Since issued is joined and the motion and cross motion are each timely (CPLR 3212 [a]) they will considered and decided on the merits. The court's decision and order is as follows:
Arguments
The underlying factual circumstances of this case are quite extensive. Many facts, however, are either established in the record before the court, or are uncontroverted.
David J. Gold, Esq. ("Gold") is an attorney at law. He is the principal of plaintiff David J. Gold, P.C., a law firm ("Gold law firm"). Gold is also the principal of It is Time, Inc. doing business as "Howard, Adams Rose." H K is a debt collector, as is Stephanie Bowman d/b/a Supreme Judgment Recovery ("Bowman/Supreme"). Defendant Thomas W. Archer, Esq., is an attorney at law and the lawyer for Bowman/Supreme ("Archer").
The Gold law firm has an extensive debt collection practice and Howard, Adams Rose ("HAR") is the assignee of a debt owed by Leonard T. Zaichik and Grigori Zaichik (collectively "Zaichik"). HAR obtained a money judgment against Zaichik on default in the Civil Court of the City of New York. The judgment, in the total amount of $20,561.11, was entered February 5, 2004. The plaintiff in that action is HAR and Gold was HAR's attorney.
The Gold law firm and H K entered into a client/ agency agreement dated September 28, 2005 ("agreement") which in relevant part provides as follows:
"The Agency [H K] will hold the Client [Gold law firm] harmless for all claims arising as a result of any action taken by the Agency with regard to the enforcement or attempted enforcement of any judgment referred to the Agency by the Client . . .

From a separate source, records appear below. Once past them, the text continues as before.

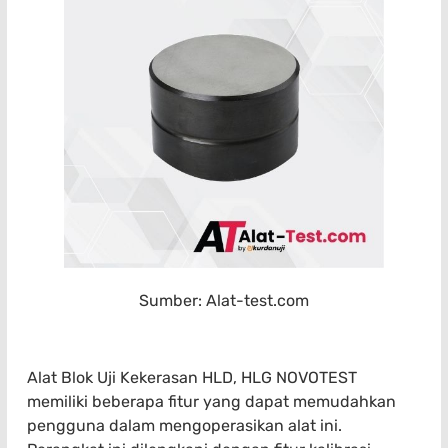
Sumber: Alat-test.com
Alat Blok Uji Kekerasan HLD, HLG NOVOTEST
memiliki beberapa fitur yang dapat memudahkan
pengguna dalam mengoperasikan alat ini.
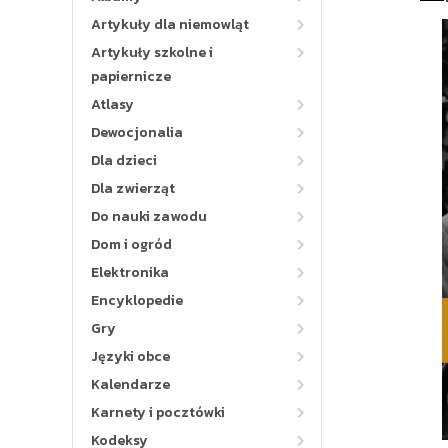
Artykuły dla niemowląt
Artykuły szkolne i
papiernicze
Atlasy
Dewocjonalia
Dla dzieci
Dla zwierząt
Do nauki zawodu
Dom i ogród
Elektronika
Encyklopedie
Gry
Języki obce
Kalendarze
Karnety i pocztówki
Kodeksy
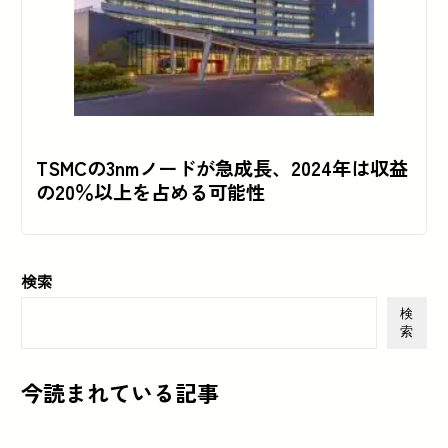
TSMCの3nmノードが急成長、2024年は収益
の20％以上を占める可能性
検索
検
索
今読まれている記事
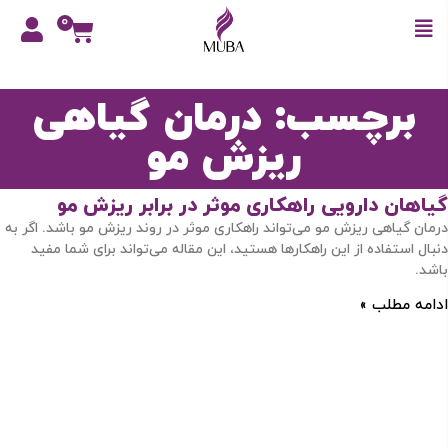
0
برچسب: درمان گیاهی
ریزش مو
گیاهان دارویی راهکاری موثر در برابر ریزش مو
درمان گیاهی ریزش مو می‌تواند راهکاری موثر در روند ریزش مو باشد. اگر به
دنبال استفاده از این راهکارها هستید، این مقاله می‌تواند برای شما مفید
باشد.
ادامه مطلب »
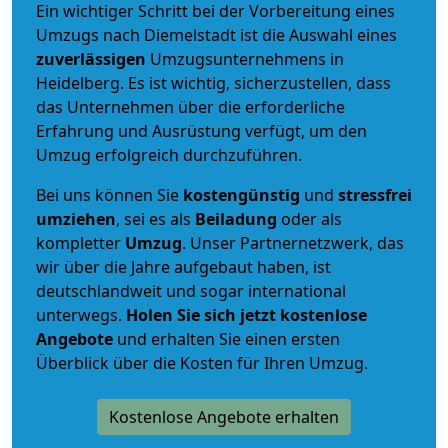
Ein wichtiger Schritt bei der Vorbereitung eines
Umzugs nach Diemelstadt ist die Auswahl eines
zuverlässigen
Umzugsunternehmens in
Heidelberg. Es ist wichtig, sicherzustellen, dass
das Unternehmen über die erforderliche
Erfahrung und Ausrüstung verfügt, um den
Umzug erfolgreich durchzuführen.
Bei uns können Sie
kostengünstig
und
stressfrei
umziehen
, sei es als
Beiladung
oder als
kompletter
Umzug
. Unser Partnernetzwerk, das
wir über die Jahre aufgebaut haben, ist
deutschlandweit und sogar international
unterwegs.
Holen Sie sich jetzt kostenlose
Angebote
und erhalten Sie einen ersten
Überblick über die Kosten für Ihren Umzug.
Kostenlose Angebote erhalten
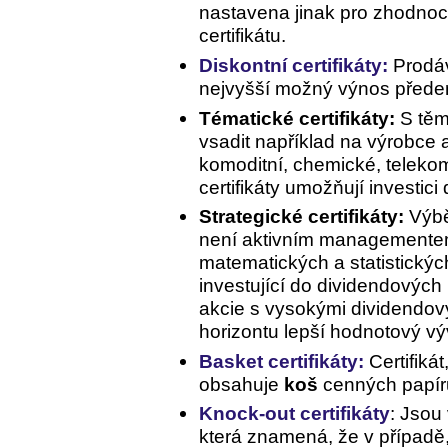
nastavena jinak pro zhodnoc
certifikátu.
Diskontní certifikáty:
Prodáva
nejvyšší možný výnos přede
Tématické certifikáty:
S těmi
vsadit například na výrobce 
komoditní, chemické, telekomu
certifikáty umožňují investici
Strategické certifikáty:
Výběr
není aktivním managementem 
matematických a statistických
investující do dividendových 
akcie s vysokými dividendo
horizontu lepší hodnotový výv
Basket certifikáty:
Certifikát
obsahuje
koš
cenných papír
Knock-out certifikáty
: Jsou
která znamená, že v případě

Client agrees to immediately notify Agency of an Orders to Show Cause, Bankruptcy notices or other notifications which may limit or restrict the enforcement efforts on any referred case . . .
The Agency is authorized to endorse all instruments payable to and requiring the endorsement of the Client. However, such authorization is limited to depositing said instruments to the Client disbursement account.
The Client shall not incur any costs related to the enforcement procedure. The Agency shall pay all Sheriff/ Marshal costs and be reimbursed from first monies received . . ."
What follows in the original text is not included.